O documento, assinado ainda por outras 34 organizações e 19 personalidades, incluindo jornalistas, professores e outros atores, também destaca o contexto que precede a edição da portaria. Os signatários mencionam, por exemplo, que a EBC tem vivido um cenário recorrente de práticas de censura a conteúdos jornalísticos, fechamento de retransmissoras da empresa em determinados estados, precariedade da estrutura de trabalho, entre outros problemas.

Trabalhadores

A instituição da portaria também colocou em alerta o corpo de funcionários da empresa. No texto da norma, o governo afirma que a EBC irá providenciar “a otimização das equipes de trabalho, de modo que os empregados possam ser aproveitados nas diversas atividades demandadas, observando-se o plano de carreiras”.

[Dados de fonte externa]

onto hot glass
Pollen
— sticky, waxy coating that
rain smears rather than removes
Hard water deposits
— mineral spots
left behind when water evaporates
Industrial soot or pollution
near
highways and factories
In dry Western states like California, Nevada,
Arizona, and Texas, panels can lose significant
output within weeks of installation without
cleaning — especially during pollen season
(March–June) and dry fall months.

Funcionários ouvidos pelo Brasil de Fato em off afirmam que a nova configuração de trabalho – também não detalhada pela EBC – ainda não se concretizou, mas a abertura oficial da possibilidade de fusão da TV Brasil com a TV NBR põe em alerta os diferentes trabalhadores, em especial os jornalistas da empresa.

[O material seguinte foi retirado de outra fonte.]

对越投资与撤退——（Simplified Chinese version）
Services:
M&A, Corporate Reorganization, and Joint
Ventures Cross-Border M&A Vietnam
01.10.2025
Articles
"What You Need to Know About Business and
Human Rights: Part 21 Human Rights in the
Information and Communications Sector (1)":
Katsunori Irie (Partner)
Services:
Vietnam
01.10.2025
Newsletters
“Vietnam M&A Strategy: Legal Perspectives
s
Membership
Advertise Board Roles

Gésio Passos, coordenador do Sindicato dos Jornalistas Profissionais do Distrito Federal e também funcionário da estatal, conta que são recorrentes os relatos de insatisfação por parte da categoria, que já estaria enfrentando diferentes problemas. Nas bases da empresa em São Paulo e no Rio de Janeiro, por exemplo, os jornalistas estão, há algum tempo, cobrindo tanto pautas tanto de caráter público quanto de caráter governamental.

“Isso está acabando com a parte pública [da empresa]. Os trabalhadores estão sentindo isso na pele, muitos [estão] adoecendo desde o governo Temer. Os trabalhadores se sentem muito afetados no seu próprio exercício profissional com a finalidade da empresa sendo tão violada como está. A gente espera que se consiga reverter isso, inclusive pra que a empresa cumpra seu papel junto à sociedade”, afirma o dirigente.

EBC

Em nota enviada pela assessoria de imprensa da estatal ao Brasil de Fato após a publicação da reportagem, a empresa disse que "não há vedação legal para que os conteúdos público e estatal sejam veiculados por um único canal".

Disse ainda que a portaria "garante o atendimento ao princípio da complementariedade entre os sistemas público e estatal por meio da nova grade de programação de TV" e "parte da programação é pública, nos termos da Lei n° 11.652/2008, incluindo programas com função social (informativa, educativa, artística, cultural, regional, científica, de cidadania e de recreação)". 

"Parte é estatal e compõe-se de um modelo mais leve e atual, com entradas ao vivo e flashes de atos e fatos do governo federal. Destaque-se que a programação exclusivamente pública ocupa quase a totalidade da grade de exibição da TV Brasil. Atos e matérias do governo federal contabilizam aproximadamente 10% da programação", complementa a nota. 

Por fim, a empresa sustentou que "preza pela cobertura jornalística de forma isenta, com autonomia e sem vinculação político-partidária".